**Material shown**
▽
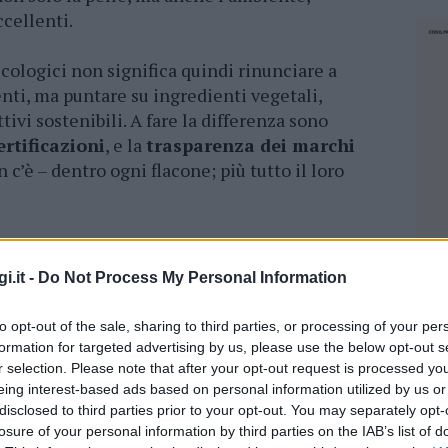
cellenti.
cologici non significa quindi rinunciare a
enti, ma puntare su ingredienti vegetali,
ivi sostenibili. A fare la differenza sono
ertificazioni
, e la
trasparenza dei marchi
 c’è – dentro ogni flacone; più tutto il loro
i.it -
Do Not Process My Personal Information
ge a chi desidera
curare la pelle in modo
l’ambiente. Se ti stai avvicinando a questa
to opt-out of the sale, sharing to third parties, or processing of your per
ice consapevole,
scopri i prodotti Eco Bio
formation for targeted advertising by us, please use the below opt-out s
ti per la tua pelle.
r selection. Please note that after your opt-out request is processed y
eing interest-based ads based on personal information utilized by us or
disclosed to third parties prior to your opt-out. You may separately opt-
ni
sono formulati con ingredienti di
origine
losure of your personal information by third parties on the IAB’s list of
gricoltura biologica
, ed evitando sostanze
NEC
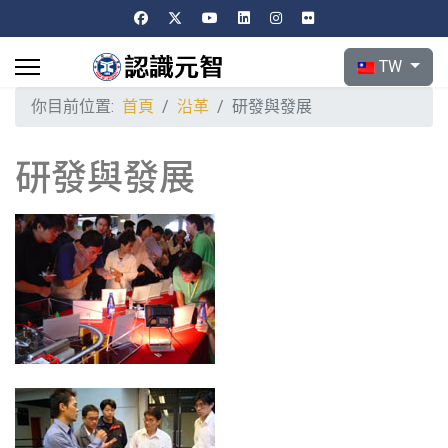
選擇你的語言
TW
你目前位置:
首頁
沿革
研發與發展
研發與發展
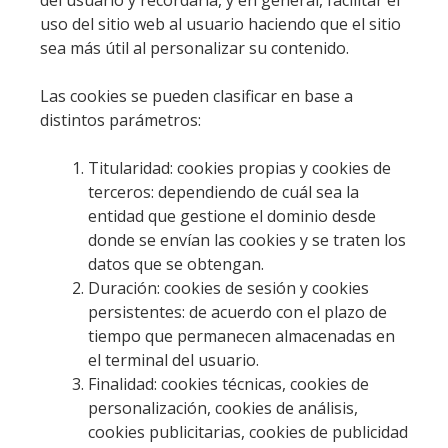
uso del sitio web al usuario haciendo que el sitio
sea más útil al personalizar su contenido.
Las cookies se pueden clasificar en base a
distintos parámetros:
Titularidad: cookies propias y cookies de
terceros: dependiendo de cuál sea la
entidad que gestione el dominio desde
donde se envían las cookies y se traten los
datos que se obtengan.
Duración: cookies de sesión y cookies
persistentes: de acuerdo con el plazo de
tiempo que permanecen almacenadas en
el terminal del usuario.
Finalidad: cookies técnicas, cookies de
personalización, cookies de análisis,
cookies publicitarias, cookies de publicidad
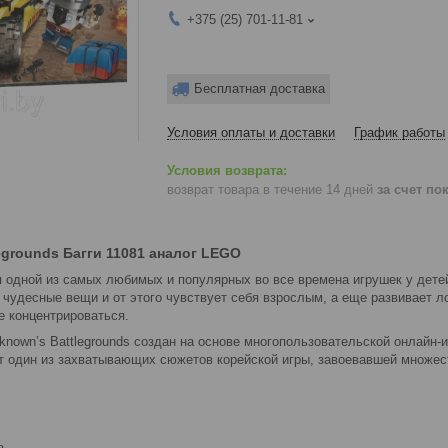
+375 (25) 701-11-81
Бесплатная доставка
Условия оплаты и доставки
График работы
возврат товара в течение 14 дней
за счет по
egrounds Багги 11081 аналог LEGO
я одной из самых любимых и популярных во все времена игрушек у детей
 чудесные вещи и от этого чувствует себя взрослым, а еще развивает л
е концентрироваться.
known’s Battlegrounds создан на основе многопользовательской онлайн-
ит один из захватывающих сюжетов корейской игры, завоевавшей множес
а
△
▽
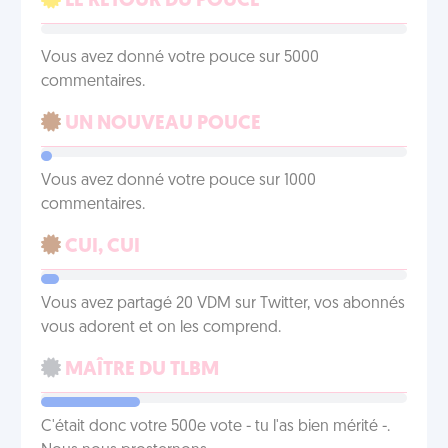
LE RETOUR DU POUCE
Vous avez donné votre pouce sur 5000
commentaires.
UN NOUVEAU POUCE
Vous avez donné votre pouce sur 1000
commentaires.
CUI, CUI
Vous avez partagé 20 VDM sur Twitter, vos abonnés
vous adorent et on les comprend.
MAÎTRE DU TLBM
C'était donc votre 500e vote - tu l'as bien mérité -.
△
**What is expected**
If a line in the records contains the word "usuario", copy it.

**Expected answer**
uso del sitio web al usuario haciendo que el sitio
el terminal del usuario.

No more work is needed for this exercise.